Способен ли дядя, вынянченный “Бонифацием”, гнать стариков на улицу греметь кастрюлями от голода? Забирать лекарства у хронических больных? Отправлять в армию консерваторских выпускников?

Предлагаю отныне считать самым главным и массовым из искусств искусство Хитрука, из которого в значительной степени вышла современная отечественная анимация.

Чуть ли не каждая из его картин была началом какой-то новой дороги. От неустаревающе революционной “Истории одного преступления” до вновь зловеще актуального “Человека в рамке”, воздушного “Топтыжки”, наивного и философичного “Винни-Пуха”, саркастического “Острова”. И “жития” всех кинематографистов “Фильм, фильм, фильм”.

Ровно 70 лет назад вы пришли в мультипликацию. За эти 70 лет многое неузнаваемо изменилось. Каковы перемены в анимации?

— Представляете, как было бы смешно и грустно, если б ничего не переменилось. В те времена и курсов-то мультипликаторов не было. Говоря словами Чапая, “никаких академиев я не кончал”. Курсы мультипликаторов возникли после войны. А меня приняли на студию “Союздетмультфильм” по конкурсу — после того как трижды отказали в приеме.

Была осень 37-го. Объявили конкурс на должность стажера мультипликатора. Два вакантных места. Мы с Мишей Ботовым вдвоем выдержали испытание примерно из тридцати абитуриентов. Что же касается перемен… Менялась страна — менялись мы. Анимация — самое мобильное искусство, которое трансформируется чуть ли не каждый год. С приходом новых художников, авторов, идей, технологий.

Как дух времени накладывает отпечаток на анимацию? Ваши первые революционные фильмы “История одного преступления” и “Человек в рамке” не просто совпали с оттепелью, они приблизили эпоху 60-х.

— Время — что-то абстрактное. За временем стоят страна, конкретные люди, конкретные начальники и мы сами.

30-е, 40-е, 50-е — эра детского кино. Называлась наша студия “Союздет-мультфильм”. Приставка “дет” зрит в корень, строго обозначая сферу возможного.

Вам было некомфортно в рамках детского кино?

— Это была установка. Следовало безропотно, как и во всем остальном, выполнять указания свыше: делать фильмы-сказки. Но, оказывается, и переход на новую технологию — диснеевский конвейер — был тоже во многом продиктован сверху. Это действительно был основательный переворот. Переход на новую эстетику. Случился какой-то странный симбиоз: русской народной сказки с американским комиксом. Что-то было в этом неестественное.

Но даже в той полистилистике целый ряд одаренных мастеров умудрялся делать фильмы на все времена.

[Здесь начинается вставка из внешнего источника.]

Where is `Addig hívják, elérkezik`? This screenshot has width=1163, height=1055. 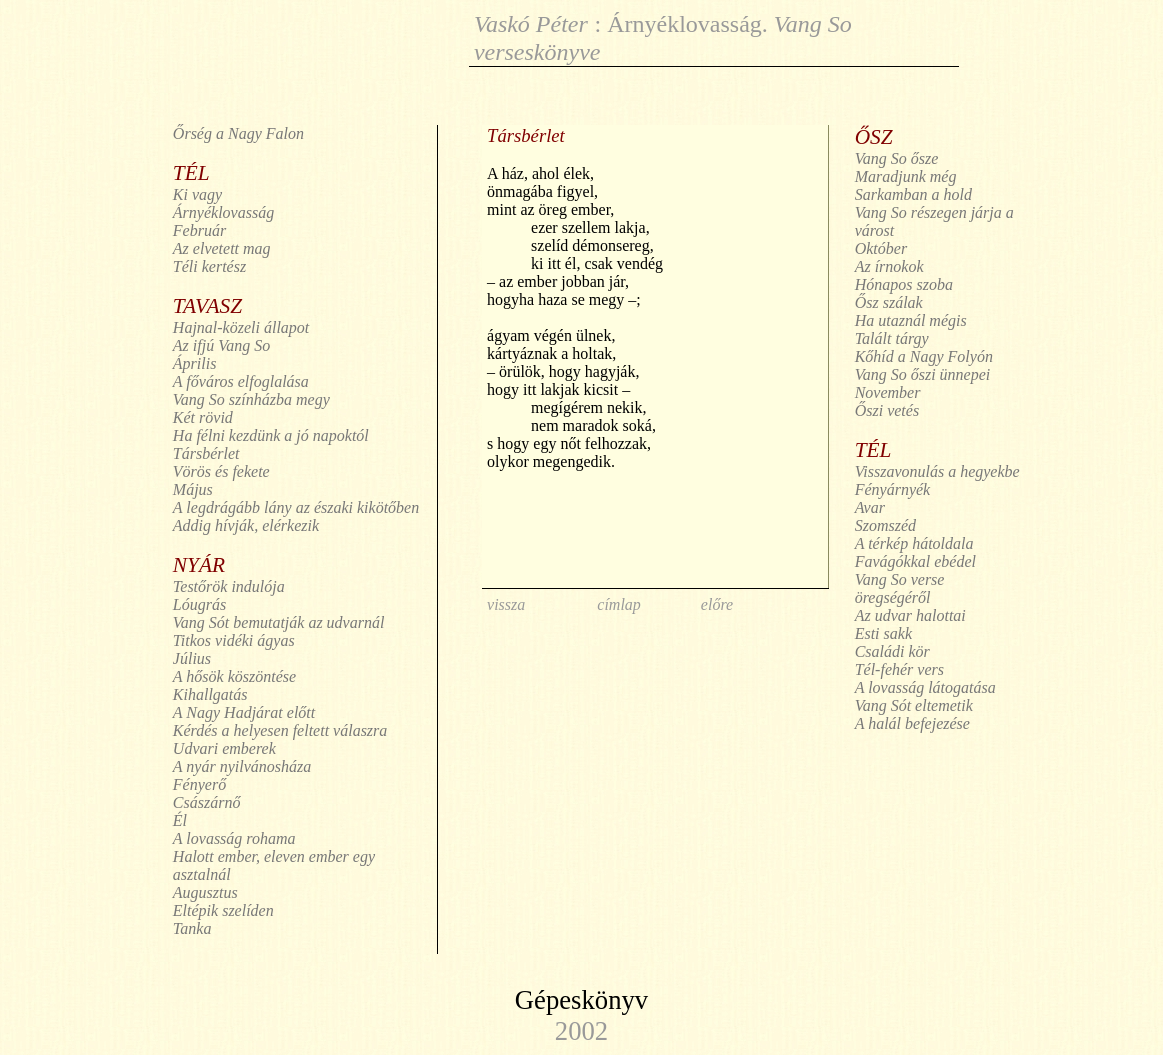 Addig hívják, elérkezik is located at coordinates (246, 525).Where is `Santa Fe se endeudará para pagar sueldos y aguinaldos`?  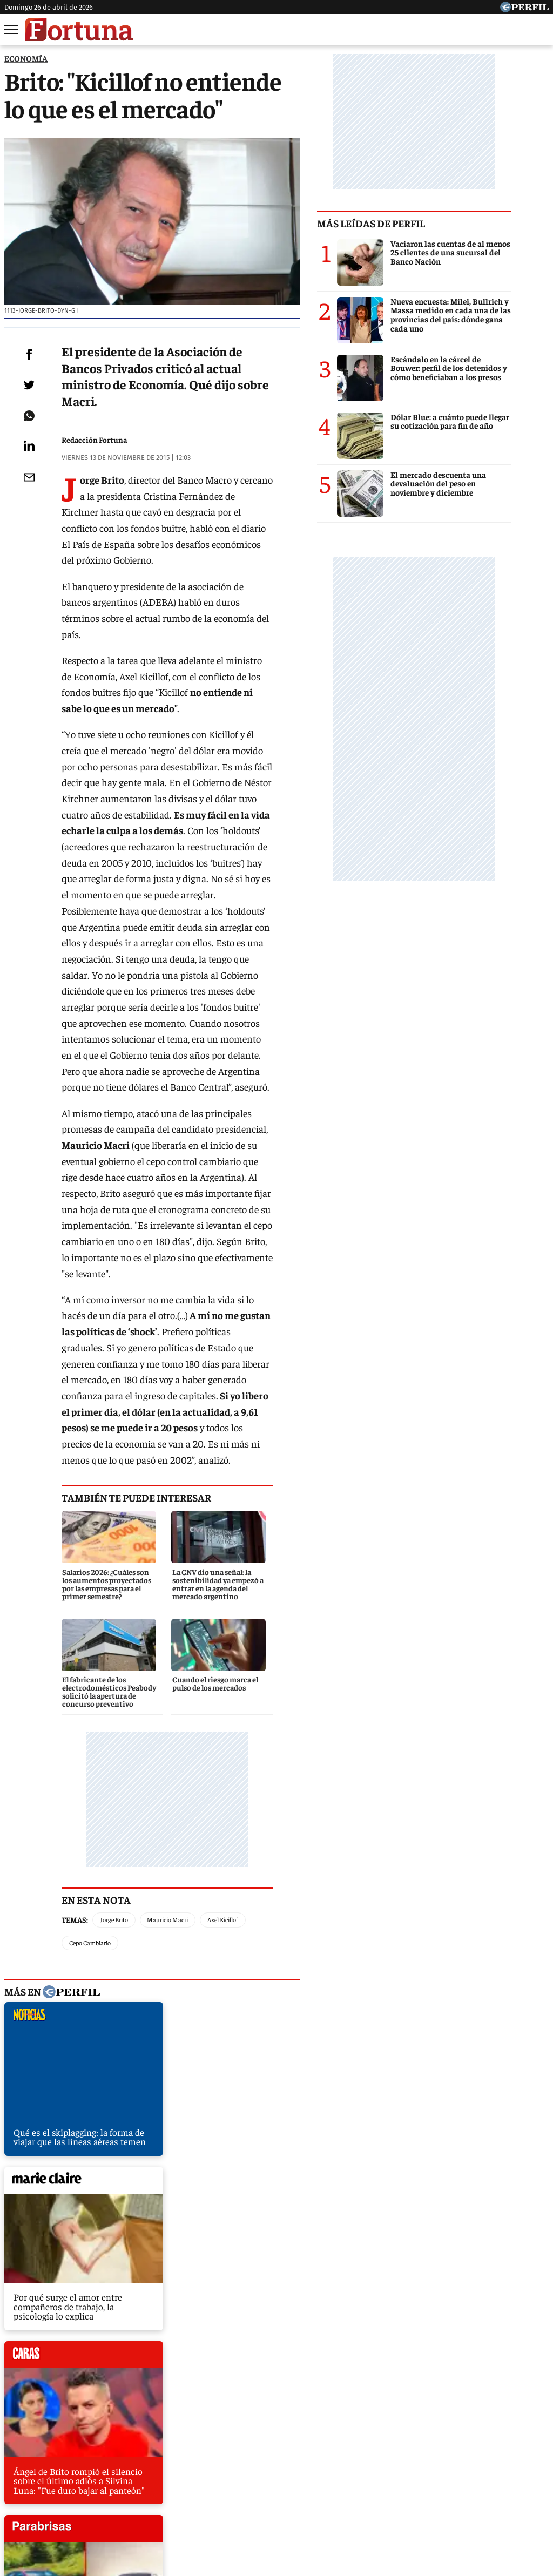
Santa Fe se endeudará para pagar sueldos y aguinaldos is located at coordinates (115, 2271).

— Конечно. Но, понимаете, кто до этого сотрудничал с мультипликацией? Фаворский, Кравченко, Лебедев. Гиганты художественной графики. С приходом новой технологии им не стало места. Возникла сухая контурная линия. Потребовались годы, чтобы новая технология вжилась, вросла в русский фольклор.

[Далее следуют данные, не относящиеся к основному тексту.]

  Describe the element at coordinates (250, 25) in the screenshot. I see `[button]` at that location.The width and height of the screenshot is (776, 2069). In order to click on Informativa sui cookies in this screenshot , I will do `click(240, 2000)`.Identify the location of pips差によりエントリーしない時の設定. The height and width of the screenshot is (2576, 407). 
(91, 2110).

Много лет над вами висела тень цензуры. Научились находить лазейки?

— Должен вам сказать, что по сравнению с другими видами искусства — например, с музыкой (разгромом Шостаковича) или поэзией (разгромом Ахматовой), у нас таких крупных карательных акций не было.

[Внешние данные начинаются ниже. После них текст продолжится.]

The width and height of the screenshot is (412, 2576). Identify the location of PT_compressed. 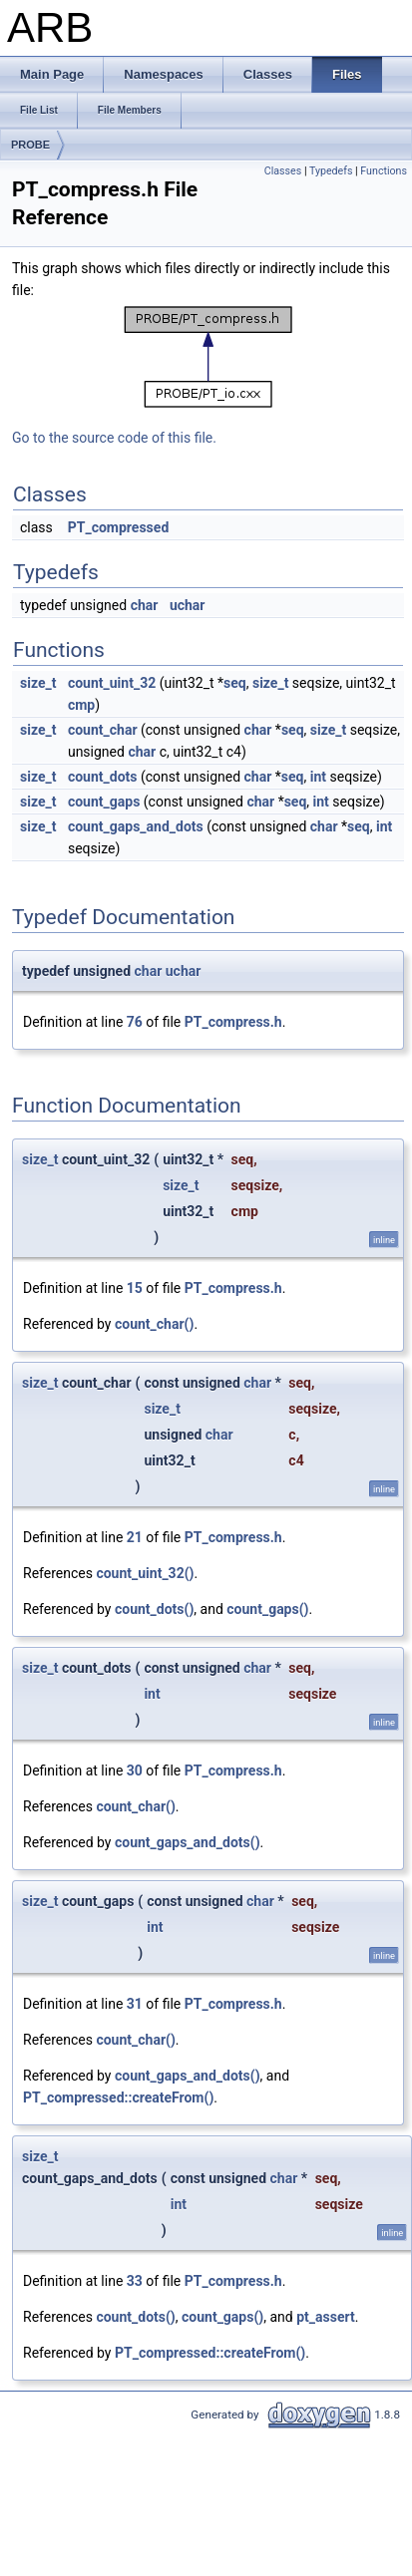
(119, 527).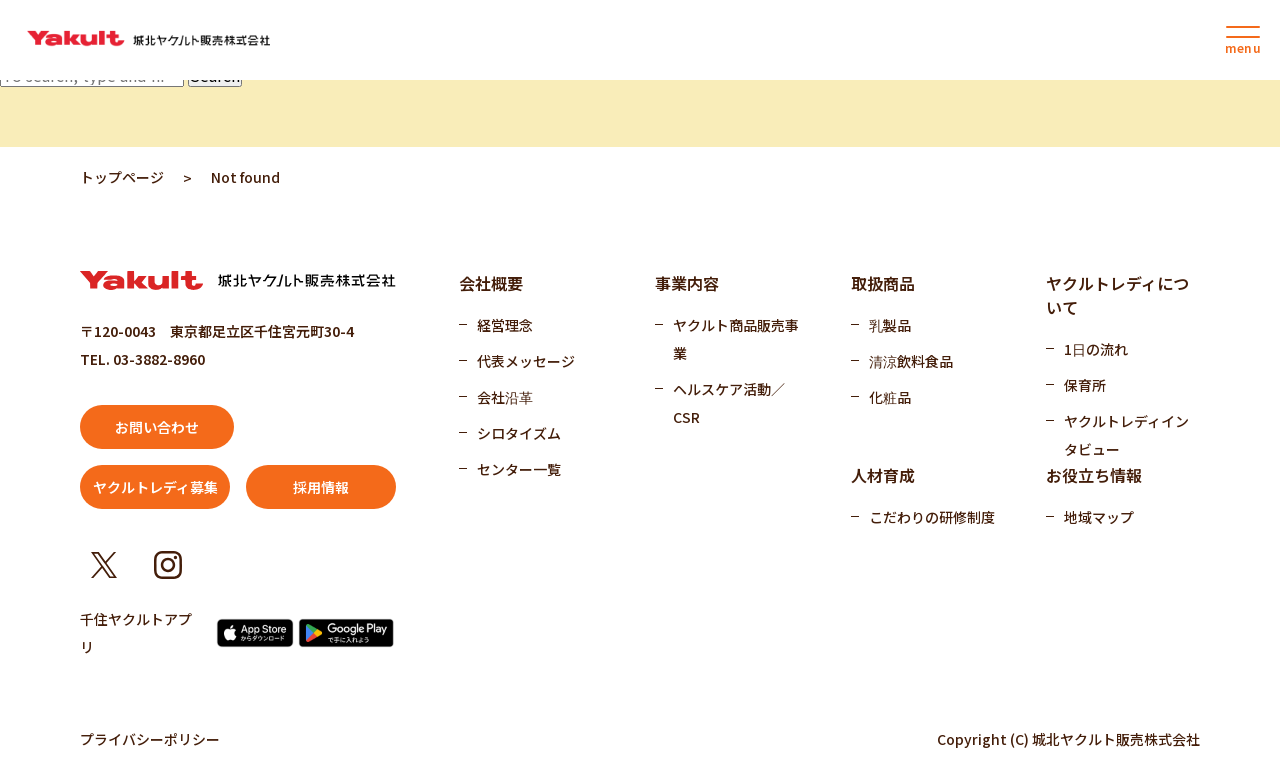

Самая крупная санкция — лишение прав на профессию. Был фильм “Скорая помощь” Ламиса Бредиса по сценарию Медведкина. Речь в нем шла о плане Маршалла. Маршалл изображался огромным удавом в окружении шакалов — капиталистических прихвостней. А против — зайцы: прогрессивное человечество. Наверху кто-то страшно обиделся, что мы в роли зайцев. На полку! Лишить Бредиса высокого звания советского режиссера!

Потом был скандал с запрещением великолепного фильма Андрея Хржановского на музыку Шнитке “Стеклянная гармоника”.

— С “Гармоникой” и с нашим “Человеком в рамке” обошлись довольно иезуитски. Картины ведь не закрыли. Выпустили… но в одном экземпляре.

Удивительная вещь: эти люди в Госкино в общении были милыми, понимающими. Но как только садились в кресло, превращались в подозрительных многоглазых аргусов: “Гнать и не пущать!”.

Закрыли картину “Дикий Запад”. Но это — к счастью… Я запутался в том фильме. Черт дернул, впервые согласился сделать нечто конъюнктурное. Судьба уберегла и — цензура. Фильм был по О.Генри. Под Диким Западом подразумевался Вашингтон. А тут братание с США. 1972 год. Фильм закрыли, а на оставшиеся деньги нужно было сделать другой… “Остров”.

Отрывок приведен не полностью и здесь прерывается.